Pipeline to infer SNP-dense regions and the influence of different filtering strategies. Work in progress, hence the bare bones description! I am just sharing this in case it may be useful to anyone.
Requirements:
-Python 3
-Ete3 (http://etetoolkit.org/); not need to install ete3_external_apps
-Biopython
-FastTree (http://www.microbesonline.org/fasttree/), remember to compile get the version -DUSE_DOUBLE (http://darlinglab.org/blog/2015/03/23/not-so-fast-fasttree.html)
-NCBI blast
These instructions assume you have root permissions:
sudo apt-get update -qq
sudo apt-get install -y git python3 python3-setuptools python3-biopython python3-pip ncbi-blast+ gcc cython3 python3-dev fasttree
pip3 install git+git://github.com/hcdenbakker/phylo_misbehave.git
Install Docker.
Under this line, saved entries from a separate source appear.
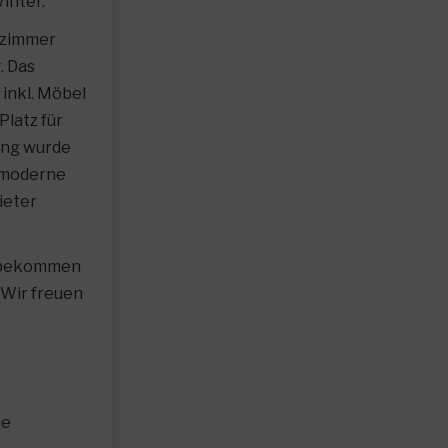
inter.
fzimmer
. Das
inkl. Möbel
latz für
ung wurde
e moderne
ieter
g bekommen
 Wir freuen
he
We have a docker container which gets automatically built from the latest version of PhyloMisbehave. To use it you would use a command such as this (substituting in your directories), where your files are assumed to be stored in /home/ubuntu/data:
docker run --rm -it -v /home/ubuntu/data:/data hcdenbakker/phylo_misbehave your_multi_fasta.fasta prefix_for_output_files gff_file.gff faa_file.faa
usage: phylomisbehave [options] your_multi_fasta.fasta prefix_for_output_files gff_file.gff faa_file.faa
Infer SNP-dense regions and the influence of different filtering strategies
positional arguments:
multifasta MultiFASTA file
output_prefix Output prefix
gff_file GFF file
faa_file FAA file corresponding to GFF file
optional arguments:
-h, --help show this help message and exit
--threads THREADS, -t THREADS
Number of threads (default: 1)
--evalue EVALUE, -e EVALUE
Blast E-value (default: 1.1e-11)
--min_snps MIN_SNPS, -m MIN_SNPS
Min SNPs in a sliding window to consider (default: 5)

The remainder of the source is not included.